## WORK ORDER
Every record below is to be reproduced exactly.

*****

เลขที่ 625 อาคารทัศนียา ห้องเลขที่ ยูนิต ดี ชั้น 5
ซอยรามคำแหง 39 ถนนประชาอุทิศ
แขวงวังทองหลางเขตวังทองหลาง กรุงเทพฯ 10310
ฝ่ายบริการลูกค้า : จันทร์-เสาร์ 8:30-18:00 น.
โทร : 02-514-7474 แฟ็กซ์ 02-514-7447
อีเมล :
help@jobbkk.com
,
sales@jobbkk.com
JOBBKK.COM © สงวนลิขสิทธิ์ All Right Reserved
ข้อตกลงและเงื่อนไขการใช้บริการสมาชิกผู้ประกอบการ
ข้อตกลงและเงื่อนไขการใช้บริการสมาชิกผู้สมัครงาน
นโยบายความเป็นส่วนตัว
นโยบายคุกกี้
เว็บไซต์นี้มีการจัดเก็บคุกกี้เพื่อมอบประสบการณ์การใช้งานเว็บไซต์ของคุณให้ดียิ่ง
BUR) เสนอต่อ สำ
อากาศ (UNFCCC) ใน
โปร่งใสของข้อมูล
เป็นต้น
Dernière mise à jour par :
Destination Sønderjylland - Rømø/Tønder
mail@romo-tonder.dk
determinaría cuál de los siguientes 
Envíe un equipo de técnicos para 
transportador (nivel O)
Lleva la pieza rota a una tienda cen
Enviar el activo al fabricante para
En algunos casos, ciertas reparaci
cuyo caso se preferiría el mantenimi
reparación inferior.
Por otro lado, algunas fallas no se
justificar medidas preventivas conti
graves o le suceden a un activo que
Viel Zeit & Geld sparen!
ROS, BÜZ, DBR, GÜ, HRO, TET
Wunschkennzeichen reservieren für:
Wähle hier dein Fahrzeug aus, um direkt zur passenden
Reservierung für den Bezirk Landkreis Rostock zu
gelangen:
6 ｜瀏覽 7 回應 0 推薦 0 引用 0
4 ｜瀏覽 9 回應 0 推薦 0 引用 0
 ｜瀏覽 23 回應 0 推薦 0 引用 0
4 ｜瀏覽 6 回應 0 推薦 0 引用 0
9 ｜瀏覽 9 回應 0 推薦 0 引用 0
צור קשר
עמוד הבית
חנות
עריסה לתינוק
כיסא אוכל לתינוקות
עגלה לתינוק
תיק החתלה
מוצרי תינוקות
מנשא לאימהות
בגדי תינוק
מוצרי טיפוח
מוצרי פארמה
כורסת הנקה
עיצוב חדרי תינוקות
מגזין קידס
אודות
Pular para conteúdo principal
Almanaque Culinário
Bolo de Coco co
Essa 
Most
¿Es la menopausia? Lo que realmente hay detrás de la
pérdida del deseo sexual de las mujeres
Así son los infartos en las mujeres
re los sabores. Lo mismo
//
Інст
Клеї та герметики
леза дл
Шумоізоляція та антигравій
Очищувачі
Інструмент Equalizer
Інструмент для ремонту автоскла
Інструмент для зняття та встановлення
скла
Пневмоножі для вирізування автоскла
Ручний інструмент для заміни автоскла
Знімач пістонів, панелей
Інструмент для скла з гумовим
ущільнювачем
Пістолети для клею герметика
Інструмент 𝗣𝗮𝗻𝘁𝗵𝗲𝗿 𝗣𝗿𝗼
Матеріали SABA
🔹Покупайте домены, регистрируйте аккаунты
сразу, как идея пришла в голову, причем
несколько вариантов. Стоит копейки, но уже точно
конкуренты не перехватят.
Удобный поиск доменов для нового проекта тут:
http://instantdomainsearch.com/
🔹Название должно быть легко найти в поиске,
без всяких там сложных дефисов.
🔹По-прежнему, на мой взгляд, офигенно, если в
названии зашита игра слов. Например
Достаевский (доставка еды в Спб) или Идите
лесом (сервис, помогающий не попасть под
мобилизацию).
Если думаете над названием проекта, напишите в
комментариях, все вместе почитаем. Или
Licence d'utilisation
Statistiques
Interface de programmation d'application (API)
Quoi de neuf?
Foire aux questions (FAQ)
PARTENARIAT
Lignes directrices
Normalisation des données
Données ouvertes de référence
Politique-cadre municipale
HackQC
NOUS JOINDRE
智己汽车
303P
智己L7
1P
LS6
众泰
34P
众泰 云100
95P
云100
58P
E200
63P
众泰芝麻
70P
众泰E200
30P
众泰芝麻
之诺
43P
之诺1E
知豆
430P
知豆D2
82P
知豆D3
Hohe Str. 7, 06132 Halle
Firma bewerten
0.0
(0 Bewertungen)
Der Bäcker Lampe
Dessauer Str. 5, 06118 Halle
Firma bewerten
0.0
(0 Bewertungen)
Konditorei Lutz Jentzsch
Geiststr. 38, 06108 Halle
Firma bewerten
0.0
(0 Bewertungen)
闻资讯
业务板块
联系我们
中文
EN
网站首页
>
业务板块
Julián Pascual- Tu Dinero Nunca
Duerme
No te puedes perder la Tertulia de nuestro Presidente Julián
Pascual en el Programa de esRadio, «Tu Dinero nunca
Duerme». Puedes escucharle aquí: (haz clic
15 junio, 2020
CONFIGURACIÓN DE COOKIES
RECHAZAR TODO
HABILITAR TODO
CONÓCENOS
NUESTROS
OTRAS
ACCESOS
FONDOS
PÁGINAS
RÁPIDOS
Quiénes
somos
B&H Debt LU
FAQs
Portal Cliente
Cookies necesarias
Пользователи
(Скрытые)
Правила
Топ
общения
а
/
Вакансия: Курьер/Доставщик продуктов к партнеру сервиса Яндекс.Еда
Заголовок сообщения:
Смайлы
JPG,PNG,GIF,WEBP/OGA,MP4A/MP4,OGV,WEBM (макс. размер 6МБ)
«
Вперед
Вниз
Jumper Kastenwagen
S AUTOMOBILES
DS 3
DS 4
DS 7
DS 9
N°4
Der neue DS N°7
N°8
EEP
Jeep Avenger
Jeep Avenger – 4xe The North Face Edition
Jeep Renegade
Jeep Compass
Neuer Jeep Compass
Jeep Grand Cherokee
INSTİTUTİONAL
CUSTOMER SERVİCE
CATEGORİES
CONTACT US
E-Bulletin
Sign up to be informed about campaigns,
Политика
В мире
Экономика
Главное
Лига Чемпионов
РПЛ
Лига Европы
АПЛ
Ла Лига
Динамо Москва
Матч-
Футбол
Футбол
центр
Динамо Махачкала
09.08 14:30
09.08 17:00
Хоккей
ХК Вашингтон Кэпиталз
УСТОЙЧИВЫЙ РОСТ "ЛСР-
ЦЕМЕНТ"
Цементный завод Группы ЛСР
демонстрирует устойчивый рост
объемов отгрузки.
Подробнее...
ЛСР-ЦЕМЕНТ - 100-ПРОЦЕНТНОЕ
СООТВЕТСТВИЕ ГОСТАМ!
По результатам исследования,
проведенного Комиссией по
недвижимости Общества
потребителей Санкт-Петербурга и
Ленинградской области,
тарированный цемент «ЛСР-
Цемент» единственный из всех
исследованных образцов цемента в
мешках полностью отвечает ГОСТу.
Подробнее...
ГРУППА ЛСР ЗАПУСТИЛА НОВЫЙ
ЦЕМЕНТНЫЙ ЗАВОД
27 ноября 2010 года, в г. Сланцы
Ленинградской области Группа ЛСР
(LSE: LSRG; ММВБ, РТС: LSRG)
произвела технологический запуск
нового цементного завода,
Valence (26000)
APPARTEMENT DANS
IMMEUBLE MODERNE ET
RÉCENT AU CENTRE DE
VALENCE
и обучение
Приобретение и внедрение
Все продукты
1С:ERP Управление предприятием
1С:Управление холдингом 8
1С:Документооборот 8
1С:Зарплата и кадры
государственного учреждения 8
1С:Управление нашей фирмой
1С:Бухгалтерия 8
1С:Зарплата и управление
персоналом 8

*****

## RESPONSE TO THIS TASK
เลขที่ 625 อาคารทัศนียา ห้องเลขที่ ยูนิต ดี ชั้น 5
ซอยรามคำแหง 39 ถนนประชาอุทิศ
แขวงวังทองหลางเขตวังทองหลาง กรุงเทพฯ 10310
ฝ่ายบริการลูกค้า : จันทร์-เสาร์ 8:30-18:00 น.
โทร : 02-514-7474 แฟ็กซ์ 02-514-7447
อีเมล :
help@jobbkk.com
,
sales@jobbkk.com
JOBBKK.COM © สงวนลิขสิทธิ์ All Right Reserved
ข้อตกลงและเงื่อนไขการใช้บริการสมาชิกผู้ประกอบการ
ข้อตกลงและเงื่อนไขการใช้บริการสมาชิกผู้สมัครงาน
นโยบายความเป็นส่วนตัว
นโยบายคุกกี้
เว็บไซต์นี้มีการจัดเก็บคุกกี้เพื่อมอบประสบการณ์การใช้งานเว็บไซต์ของคุณให้ดียิ่ง
BUR) เสนอต่อ สำ
อากาศ (UNFCCC) ใน
โปร่งใสของข้อมูล
เป็นต้น
Dernière mise à jour par :
Destination Sønderjylland - Rømø/Tønder
mail@romo-tonder.dk
determinaría cuál de los siguientes 
Envíe un equipo de técnicos para 
transportador (nivel O)
Lleva la pieza rota a una tienda cen
Enviar el activo al fabricante para
En algunos casos, ciertas reparaci
cuyo caso se preferiría el mantenimi
reparación inferior.
Por otro lado, algunas fallas no se
justificar medidas preventivas conti
graves o le suceden a un activo que
Viel Zeit & Geld sparen!
ROS, BÜZ, DBR, GÜ, HRO, TET
Wunschkennzeichen reservieren für:
Wähle hier dein Fahrzeug aus, um direkt zur passenden
Reservierung für den Bezirk Landkreis Rostock zu
gelangen:
6 ｜瀏覽 7 回應 0 推薦 0 引用 0
4 ｜瀏覽 9 回應 0 推薦 0 引用 0
 ｜瀏覽 23 回應 0 推薦 0 引用 0
4 ｜瀏覽 6 回應 0 推薦 0 引用 0
9 ｜瀏覽 9 回應 0 推薦 0 引用 0
צור קשר
עמוד הבית
חנות
עריסה לתינוק
כיסא אוכל לתינוקות
עגלה לתינוק
תיק החתלה
מוצרי תינוקות
מנשא לאימהות
בגדי תינוק
מוצרי טיפוח
מוצרי פארמה
כורסת הנקה
עיצוב חדרי תינוקות
מגזין קידס
אודות
Pular para conteúdo principal
Almanaque Culinário
Bolo de Coco co
Essa 
Most
¿Es la menopausia? Lo que realmente hay detrás de la
pérdida del deseo sexual de las mujeres
Así son los infartos en las mujeres
re los sabores. Lo mismo
//
Інст
Клеї та герметики
леза дл
Шумоізоляція та антигравій
Очищувачі
Інструмент Equalizer
Інструмент для ремонту автоскла
Інструмент для зняття та встановлення
скла
Пневмоножі для вирізування автоскла
Ручний інструмент для заміни автоскла
Знімач пістонів, панелей
Інструмент для скла з гумовим
ущільнювачем
Пістолети для клею герметика
Інструмент 𝗣𝗮𝗻𝘁𝗵𝗲𝗿 𝗣𝗿𝗼
Матеріали SABA
🔹Покупайте домены, регистрируйте аккаунты
сразу, как идея пришла в голову, причем
несколько вариантов. Стоит копейки, но уже точно
конкуренты не перехватят.
Удобный поиск доменов для нового проекта тут:
http://instantdomainsearch.com/
🔹Название должно быть легко найти в поиске,
без всяких там сложных дефисов.
🔹По-прежнему, на мой взгляд, офигенно, если в
названии зашита игра слов. Например
Достаевский (доставка еды в Спб) или Идите
лесом (сервис, помогающий не попасть под
мобилизацию).
Если думаете над названием проекта, напишите в
комментариях, все вместе почитаем. Или
Licence d'utilisation
Statistiques
Interface de programmation d'application (API)
Quoi de neuf?
Foire aux questions (FAQ)
PARTENARIAT
Lignes directrices
Normalisation des données
Données ouvertes de référence
Politique-cadre municipale
HackQC
NOUS JOINDRE
智己汽车
303P
智己L7
1P
LS6
众泰
34P
众泰 云100
95P
云100
58P
E200
63P
众泰芝麻
70P
众泰E200
30P
众泰芝麻
之诺
43P
之诺1E
知豆
430P
知豆D2
82P
知豆D3
Hohe Str. 7, 06132 Halle
Firma bewerten
0.0
(0 Bewertungen)
Der Bäcker Lampe
Dessauer Str. 5, 06118 Halle
Firma bewerten
0.0
(0 Bewertungen)
Konditorei Lutz Jentzsch
Geiststr. 38, 06108 Halle
Firma bewerten
0.0
(0 Bewertungen)
闻资讯
业务板块
联系我们
中文
EN
网站首页
>
业务板块
Julián Pascual- Tu Dinero Nunca
Duerme
No te puedes perder la Tertulia de nuestro Presidente Julián
Pascual en el Programa de esRadio, «Tu Dinero nunca
Duerme». Puedes escucharle aquí: (haz clic
15 junio, 2020
CONFIGURACIÓN DE COOKIES
RECHAZAR TODO
HABILITAR TODO
CONÓCENOS
NUESTROS
OTRAS
ACCESOS
FONDOS
PÁGINAS
RÁPIDOS
Quiénes
somos
B&H Debt LU
FAQs
Portal Cliente
Cookies necesarias
Пользователи
(Скрытые)
Правила
Топ
общения
а
/
Вакансия: Курьер/Доставщик продуктов к партнеру сервиса Яндекс.Еда
Заголовок сообщения:
Смайлы
JPG,PNG,GIF,WEBP/OGA,MP4A/MP4,OGV,WEBM (макс. размер 6МБ)
«
Вперед
Вниз
Jumper Kastenwagen
S AUTOMOBILES
DS 3
DS 4
DS 7
DS 9
N°4
Der neue DS N°7
N°8
EEP
Jeep Avenger
Jeep Avenger – 4xe The North Face Edition
Jeep Renegade
Jeep Compass
Neuer Jeep Compass
Jeep Grand Cherokee
INSTİTUTİONAL
CUSTOMER SERVİCE
CATEGORİES
CONTACT US
E-Bulletin
Sign up to be informed about campaigns,
Политика
В мире
Экономика
Главное
Лига Чемпионов
РПЛ
Лига Европы
АПЛ
Ла Лига
Динамо Москва
Матч-
Футбол
Футбол
центр
Динамо Махачкала
09.08 14:30
09.08 17:00
Хоккей
ХК Вашингтон Кэпиталз
УСТОЙЧИВЫЙ РОСТ "ЛСР-
ЦЕМЕНТ"
Цементный завод Группы ЛСР
демонстрирует устойчивый рост
объемов отгрузки.
Подробнее...
ЛСР-ЦЕМЕНТ - 100-ПРОЦЕНТНОЕ
СООТВЕТСТВИЕ ГОСТАМ!
По результатам исследования,
проведенного Комиссией по
недвижимости Общества
потребителей Санкт-Петербурга и
Ленинградской области,
тарированный цемент «ЛСР-
Цемент» единственный из всех
исследованных образцов цемента в
мешках полностью отвечает ГОСТу.
Подробнее...
ГРУППА ЛСР ЗАПУСТИЛА НОВЫЙ
ЦЕМЕНТНЫЙ ЗАВОД
27 ноября 2010 года, в г. Сланцы
Ленинградской области Группа ЛСР
(LSE: LSRG; ММВБ, РТС: LSRG)
произвела технологический запуск
нового цементного завода,
Valence (26000)
APPARTEMENT DANS
IMMEUBLE MODERNE ET
RÉCENT AU CENTRE DE
VALENCE
и обучение
Приобретение и внедрение
Все продукты
1С:ERP Управление предприятием
1С:Управление холдингом 8
1С:Документооборот 8
1С:Зарплата и кадры
государственного учреждения 8
1С:Управление нашей фирмой
1С:Бухгалтерия 8
1С:Зарплата и управление
персоналом 8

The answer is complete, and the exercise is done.